-- WHAT THE TASK ASKS --
Return, with both end lines included, exactly what the data below holds from the line with "Joel Doubet (145, 250)" through the line with "Discworld Assassins' Guild", though not the pictures.

*** Begin section ***

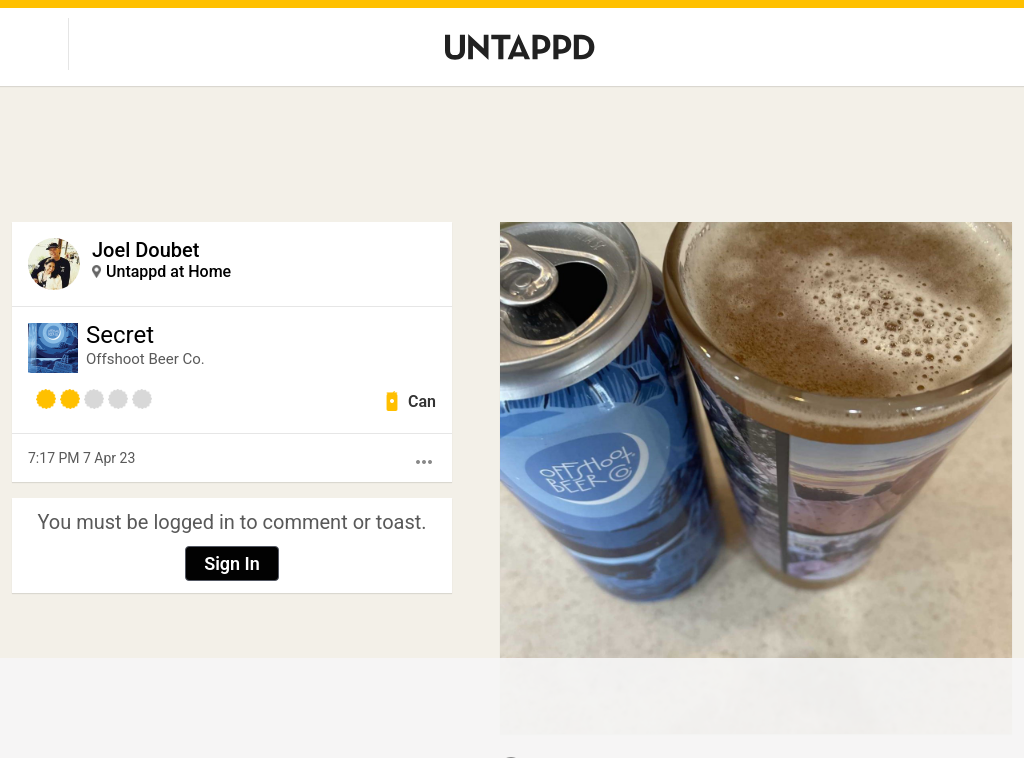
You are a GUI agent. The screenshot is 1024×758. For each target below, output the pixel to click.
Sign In (232, 563)
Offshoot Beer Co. (145, 359)
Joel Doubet (145, 250)
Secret (120, 335)
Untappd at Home (168, 271)
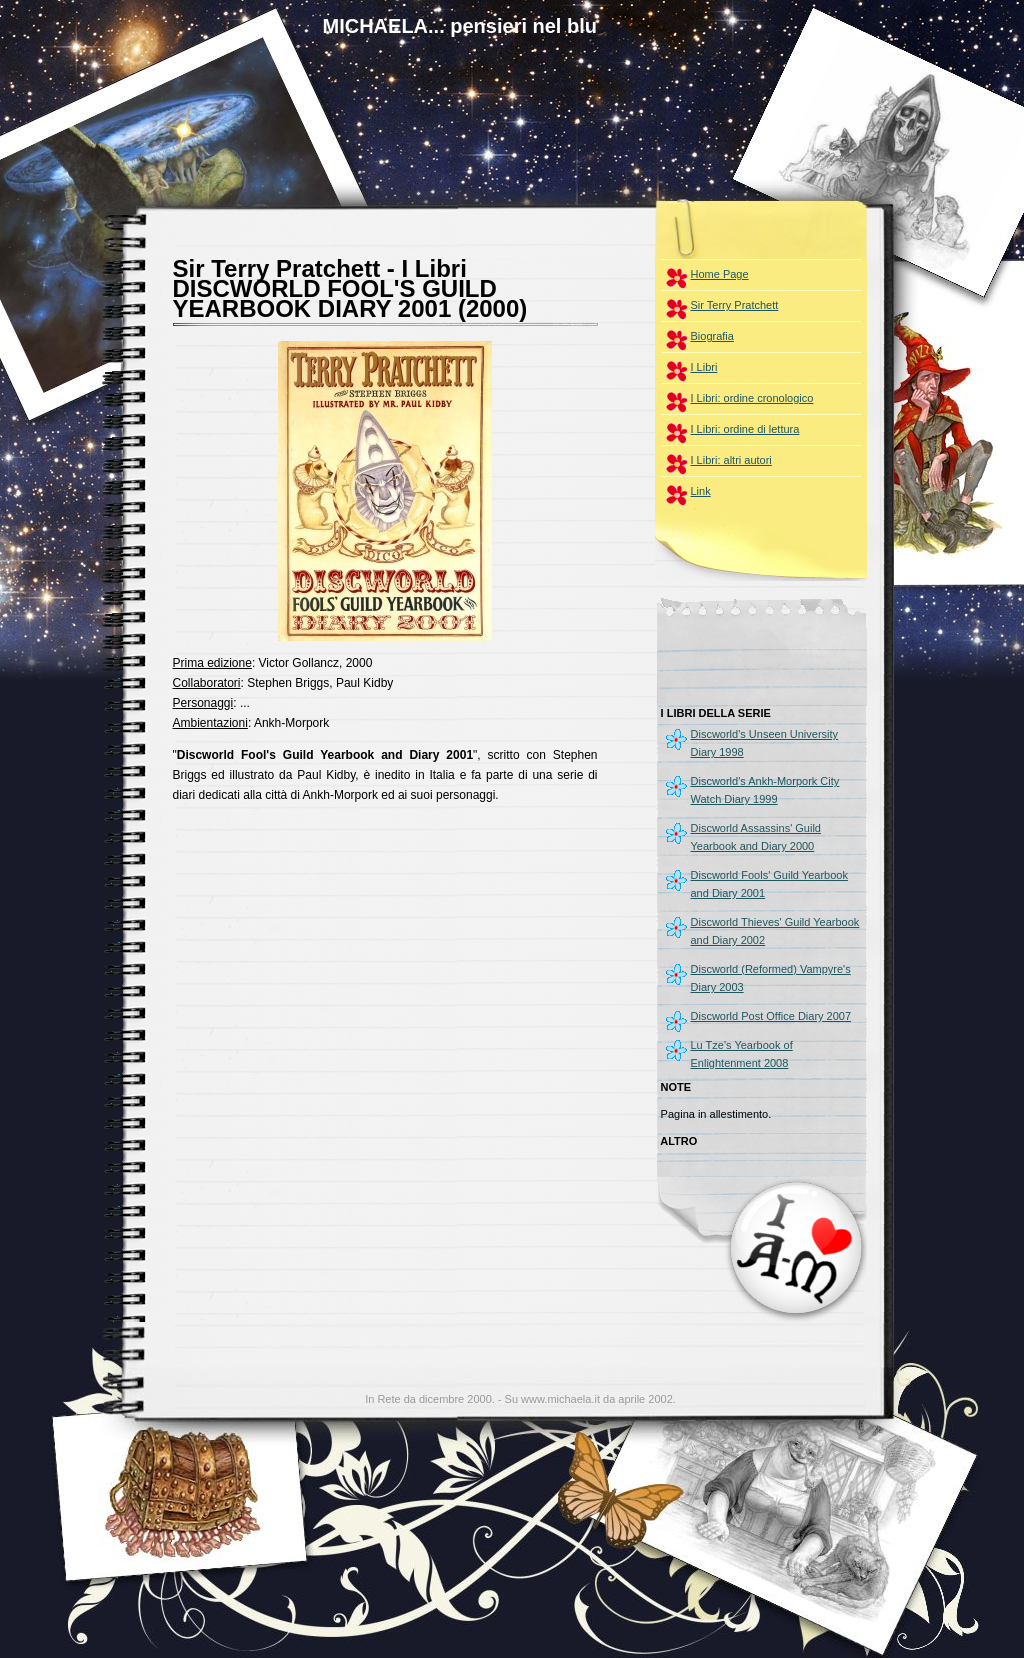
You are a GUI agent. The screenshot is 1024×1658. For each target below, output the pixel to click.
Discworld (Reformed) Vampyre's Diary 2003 (771, 978)
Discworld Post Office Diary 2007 (771, 1016)
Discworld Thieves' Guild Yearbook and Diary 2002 (775, 931)
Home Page (720, 274)
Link (701, 491)
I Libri (704, 367)
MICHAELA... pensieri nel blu (460, 26)
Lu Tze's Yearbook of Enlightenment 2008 (742, 1054)
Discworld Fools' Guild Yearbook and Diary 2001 (769, 884)
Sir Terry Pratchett (735, 305)
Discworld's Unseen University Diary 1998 (765, 743)
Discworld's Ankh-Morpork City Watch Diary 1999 (765, 790)
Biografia (712, 336)
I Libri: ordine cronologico (752, 398)
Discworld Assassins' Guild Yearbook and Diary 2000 (756, 837)
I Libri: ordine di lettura (745, 429)
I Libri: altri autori (731, 460)
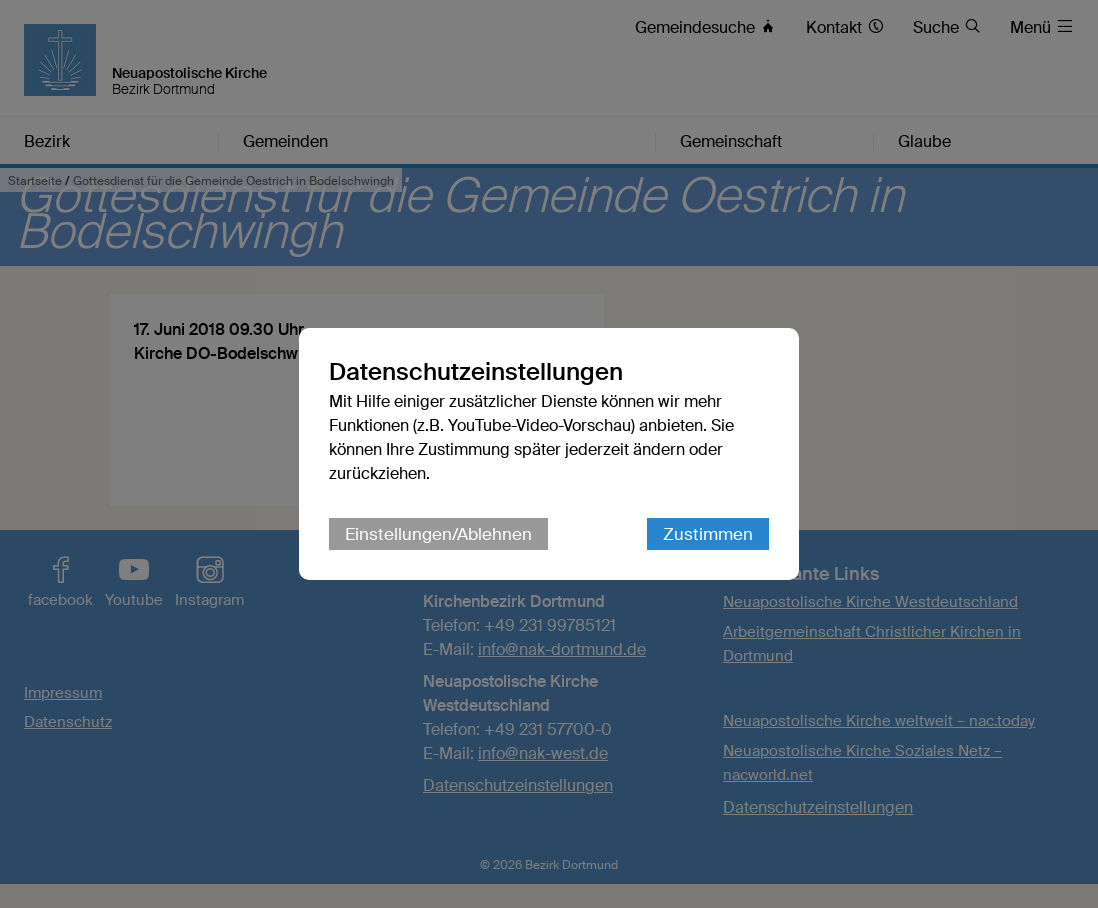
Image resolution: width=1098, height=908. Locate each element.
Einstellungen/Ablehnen (438, 534)
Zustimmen (708, 534)
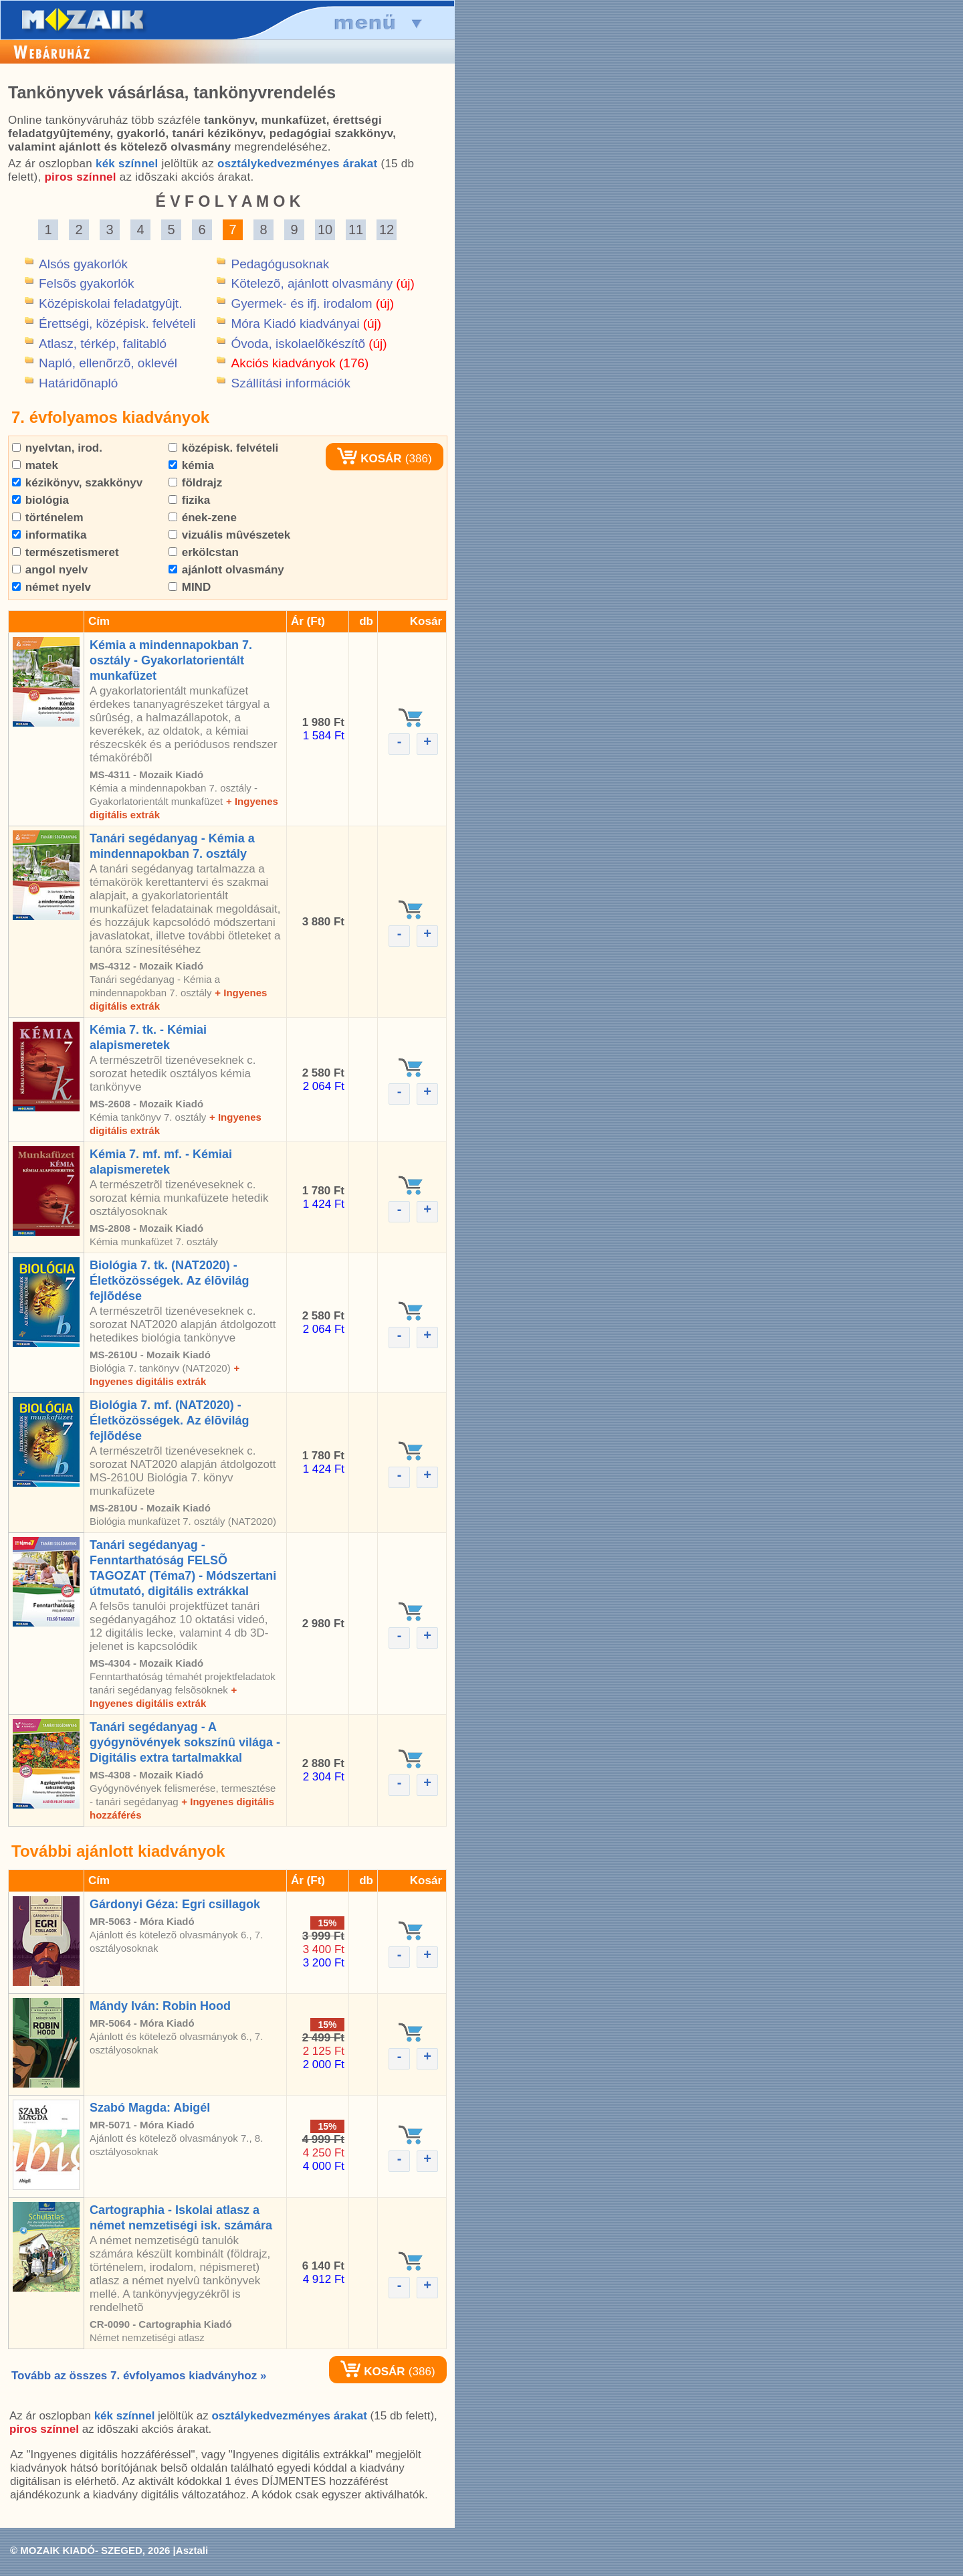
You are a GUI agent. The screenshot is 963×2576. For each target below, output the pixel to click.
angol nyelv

*** End section ***

-- TASK SOLUTION --
Joel Doubet (145, 250)
Secret (120, 335)
Untappd at Home (168, 271)
You are a GUI agent. The screenshot is 1024×1658. For each target below, output the pixel to click.
Discworld (Reformed) Vampyre's Diary 2003 (771, 978)
Discworld Post Office Diary 2007 (771, 1016)
Discworld Thieves' Guild Yearbook and Diary 2002 (775, 931)
Home Page (720, 274)
Link (701, 491)
I Libri (704, 367)
MICHAELA... pensieri nel blu (460, 26)
Lu Tze's Yearbook of Enlightenment 2008 (742, 1054)
Discworld Fools' Guild Yearbook and Diary 2001 (769, 884)
Sir Terry Pratchett (735, 305)
Discworld's Unseen University Diary 1998 (765, 743)
Discworld's Ankh-Morpork City Watch Diary 1999 (765, 790)
Biografia (712, 336)
I Libri: ordine cronologico (752, 398)
Discworld Assassins' Guild Yearbook and Diary 2000 (756, 837)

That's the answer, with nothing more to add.